*Try it*: Reproduce exactly the lines from the start of the records through the line containing "rassurante ! J'ai", both included. Leave the pictures out.

▶

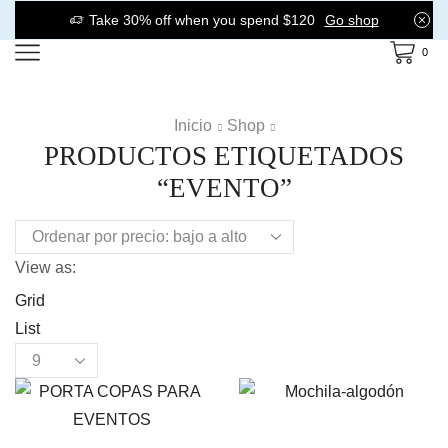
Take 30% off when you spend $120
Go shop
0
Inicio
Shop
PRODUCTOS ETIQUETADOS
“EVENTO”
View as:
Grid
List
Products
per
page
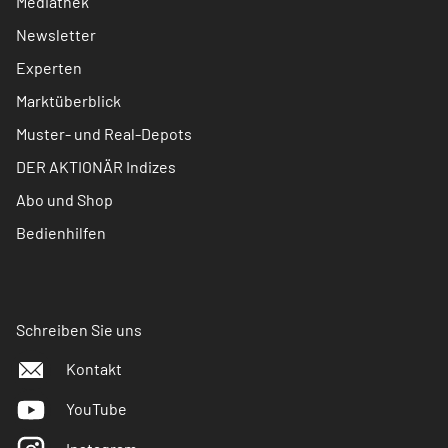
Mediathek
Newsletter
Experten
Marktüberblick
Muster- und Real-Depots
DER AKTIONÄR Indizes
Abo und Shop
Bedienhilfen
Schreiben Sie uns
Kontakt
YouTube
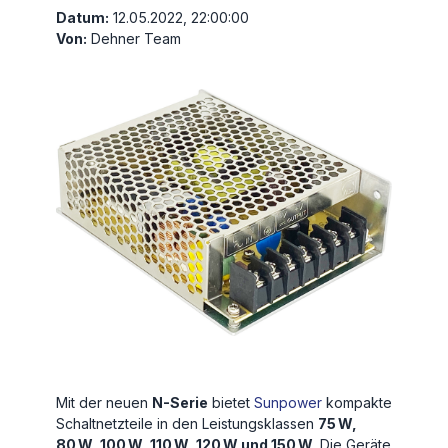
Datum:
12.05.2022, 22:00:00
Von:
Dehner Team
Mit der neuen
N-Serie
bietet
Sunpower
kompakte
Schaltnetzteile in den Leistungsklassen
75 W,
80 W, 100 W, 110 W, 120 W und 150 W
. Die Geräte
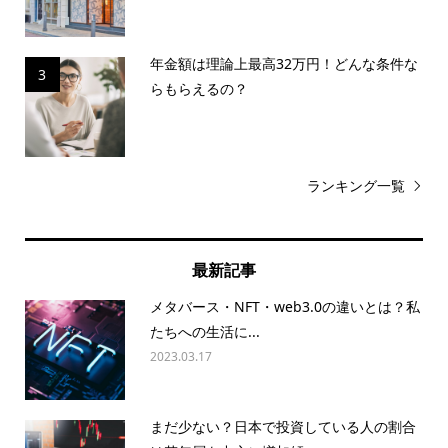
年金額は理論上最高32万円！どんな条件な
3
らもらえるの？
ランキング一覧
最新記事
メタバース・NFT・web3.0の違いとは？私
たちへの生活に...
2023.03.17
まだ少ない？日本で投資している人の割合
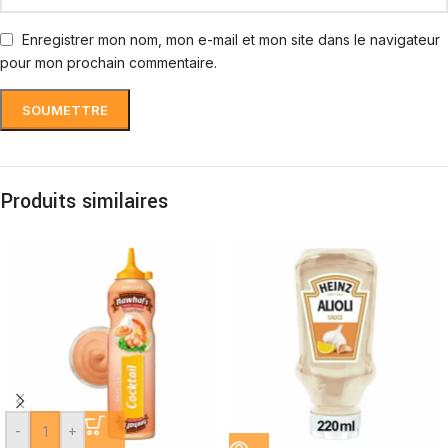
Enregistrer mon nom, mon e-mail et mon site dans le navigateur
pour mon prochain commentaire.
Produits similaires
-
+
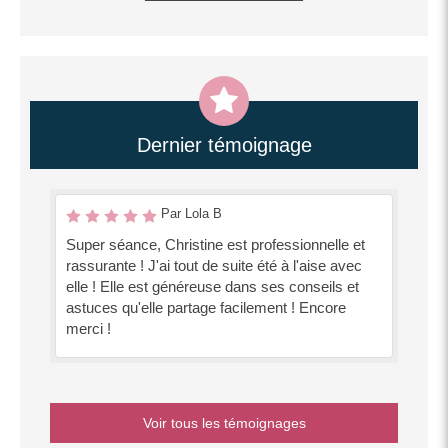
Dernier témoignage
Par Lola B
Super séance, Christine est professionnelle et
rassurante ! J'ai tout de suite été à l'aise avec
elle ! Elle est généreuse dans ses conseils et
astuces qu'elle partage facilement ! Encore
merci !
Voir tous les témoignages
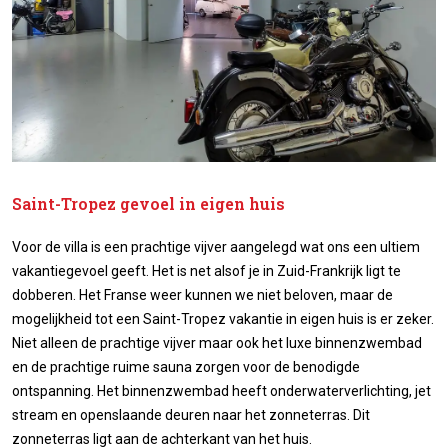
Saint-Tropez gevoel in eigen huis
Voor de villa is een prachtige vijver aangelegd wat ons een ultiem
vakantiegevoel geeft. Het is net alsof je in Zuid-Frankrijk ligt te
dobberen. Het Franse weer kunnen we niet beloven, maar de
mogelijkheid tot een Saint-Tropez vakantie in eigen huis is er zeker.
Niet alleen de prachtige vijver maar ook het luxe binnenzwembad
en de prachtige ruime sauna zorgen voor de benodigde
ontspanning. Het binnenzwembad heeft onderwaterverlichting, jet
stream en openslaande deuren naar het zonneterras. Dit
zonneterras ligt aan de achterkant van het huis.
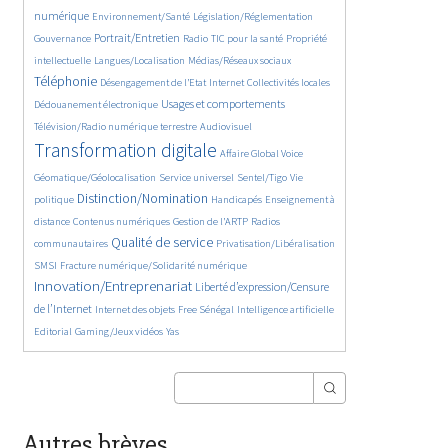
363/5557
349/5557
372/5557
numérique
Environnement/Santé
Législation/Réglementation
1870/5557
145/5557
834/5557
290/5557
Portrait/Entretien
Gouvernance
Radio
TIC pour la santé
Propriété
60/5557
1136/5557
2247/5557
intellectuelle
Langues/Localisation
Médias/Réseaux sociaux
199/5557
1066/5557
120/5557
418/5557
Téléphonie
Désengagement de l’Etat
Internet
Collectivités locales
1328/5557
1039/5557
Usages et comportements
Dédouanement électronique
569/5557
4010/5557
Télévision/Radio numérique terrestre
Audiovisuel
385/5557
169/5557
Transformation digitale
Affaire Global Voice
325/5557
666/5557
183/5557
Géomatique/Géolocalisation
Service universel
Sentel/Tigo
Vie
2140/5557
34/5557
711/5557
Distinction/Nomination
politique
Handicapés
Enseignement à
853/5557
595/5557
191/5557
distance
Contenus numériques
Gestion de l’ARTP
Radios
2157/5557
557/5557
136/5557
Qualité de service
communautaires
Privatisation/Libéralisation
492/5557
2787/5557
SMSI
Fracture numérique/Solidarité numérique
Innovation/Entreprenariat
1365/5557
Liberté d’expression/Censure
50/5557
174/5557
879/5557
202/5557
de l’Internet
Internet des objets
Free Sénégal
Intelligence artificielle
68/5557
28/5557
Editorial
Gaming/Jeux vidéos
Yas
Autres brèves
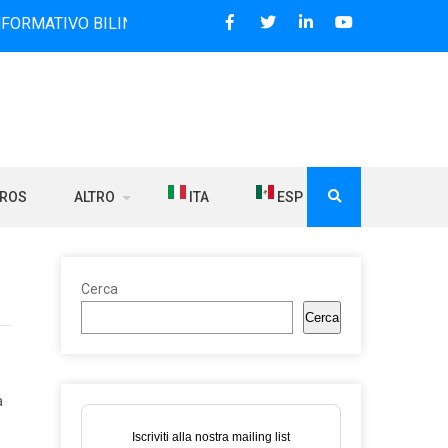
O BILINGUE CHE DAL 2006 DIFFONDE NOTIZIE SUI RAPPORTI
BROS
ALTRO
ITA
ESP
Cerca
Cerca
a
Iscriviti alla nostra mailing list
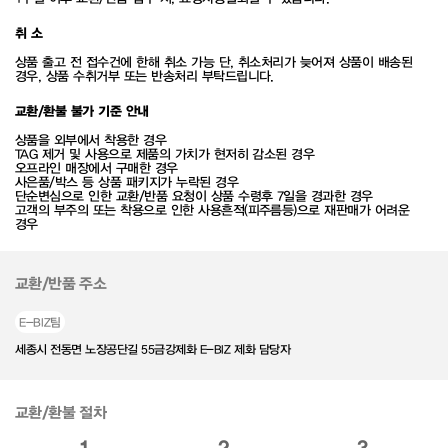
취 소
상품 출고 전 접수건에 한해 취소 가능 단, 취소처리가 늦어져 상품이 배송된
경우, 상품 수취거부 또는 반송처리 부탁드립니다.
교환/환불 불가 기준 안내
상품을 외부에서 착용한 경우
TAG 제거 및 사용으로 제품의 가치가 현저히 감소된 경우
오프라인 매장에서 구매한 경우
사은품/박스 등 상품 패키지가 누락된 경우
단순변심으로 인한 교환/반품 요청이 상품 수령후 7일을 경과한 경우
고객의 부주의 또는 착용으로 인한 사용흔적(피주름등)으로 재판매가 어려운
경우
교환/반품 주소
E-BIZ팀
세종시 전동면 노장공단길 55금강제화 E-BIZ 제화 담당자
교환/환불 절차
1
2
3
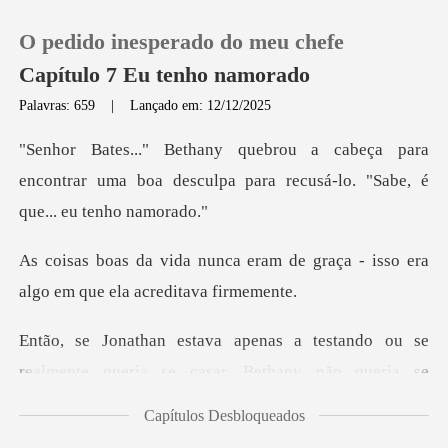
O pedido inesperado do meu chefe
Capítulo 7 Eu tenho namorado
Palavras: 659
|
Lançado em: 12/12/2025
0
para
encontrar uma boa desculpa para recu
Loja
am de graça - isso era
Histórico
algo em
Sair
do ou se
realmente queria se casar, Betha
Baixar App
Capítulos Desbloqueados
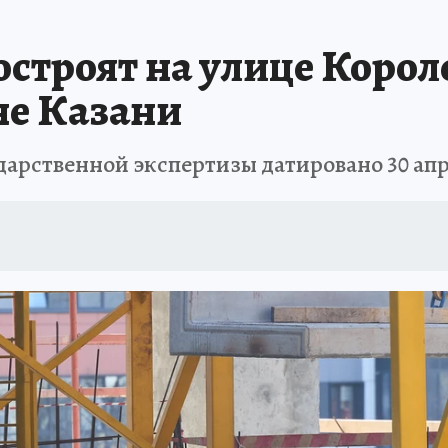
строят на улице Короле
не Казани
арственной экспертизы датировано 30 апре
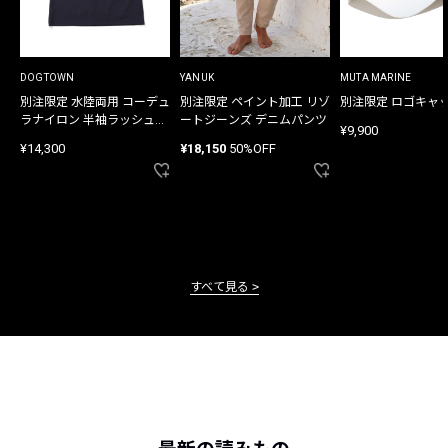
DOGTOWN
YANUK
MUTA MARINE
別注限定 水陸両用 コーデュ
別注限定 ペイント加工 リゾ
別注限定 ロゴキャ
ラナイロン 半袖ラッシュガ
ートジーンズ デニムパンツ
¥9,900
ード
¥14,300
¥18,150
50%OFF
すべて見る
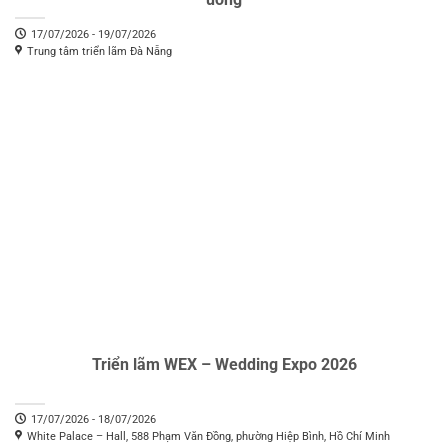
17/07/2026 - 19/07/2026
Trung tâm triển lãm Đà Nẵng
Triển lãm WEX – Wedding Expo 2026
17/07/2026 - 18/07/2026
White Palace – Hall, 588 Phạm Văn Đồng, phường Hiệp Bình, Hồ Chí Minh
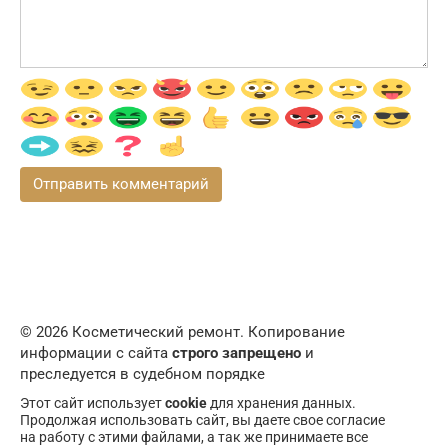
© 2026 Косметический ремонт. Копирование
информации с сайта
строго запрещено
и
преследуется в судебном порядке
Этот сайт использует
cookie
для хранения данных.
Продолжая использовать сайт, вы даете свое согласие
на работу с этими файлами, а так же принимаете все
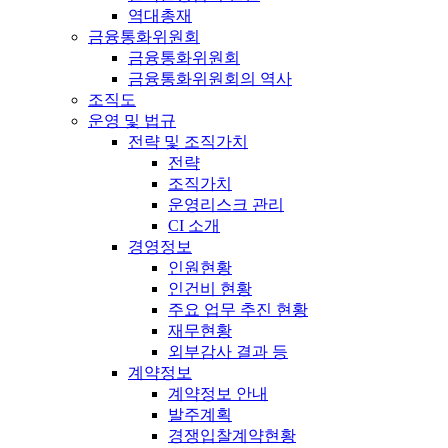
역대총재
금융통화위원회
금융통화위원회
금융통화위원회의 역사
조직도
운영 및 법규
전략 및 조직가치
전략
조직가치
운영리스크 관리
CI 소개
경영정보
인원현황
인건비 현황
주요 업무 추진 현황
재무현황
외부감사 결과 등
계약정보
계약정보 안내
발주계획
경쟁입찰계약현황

◀

*Your solution*:
Take 30% off when you spend $120
Go shop
0
Inicio
Shop
PRODUCTOS ETIQUETADOS
“EVENTO”
View as:
Grid
List
Products
per
page
Mediathek
Newsletter
Experten
Marktüberblick
Muster- und Real-Depots
DER AKTIONÄR Indizes
Abo und Shop
Bedienhilfen
Schreiben Sie uns
Kontakt
YouTube
Datum:
12.05.2022, 22:00:00
Von:
Dehner Team
Mit der neuen
N-Serie
bietet
Sunpower
kompakte
Schaltnetzteile in den Leistungsklassen
75 W,
80 W, 100 W, 110 W, 120 W und 150 W
. Die Geräte
年金額は理論上最高32万円！どんな条件な
3
らもらえるの？
ランキング一覧
最新記事
メタバース・NFT・web3.0の違いとは？私
たちへの生活に...
2023.03.17
まだ少ない？日本で投資している人の割合
Enregistrer mon nom, mon e-mail et mon site dans le navigateur
pour mon prochain commentaire.
Produits similaires
-
+
Dernier témoignage
Par Lola B
Super séance, Christine est professionnelle et
rassurante ! J'ai tout de suite été à l'aise avec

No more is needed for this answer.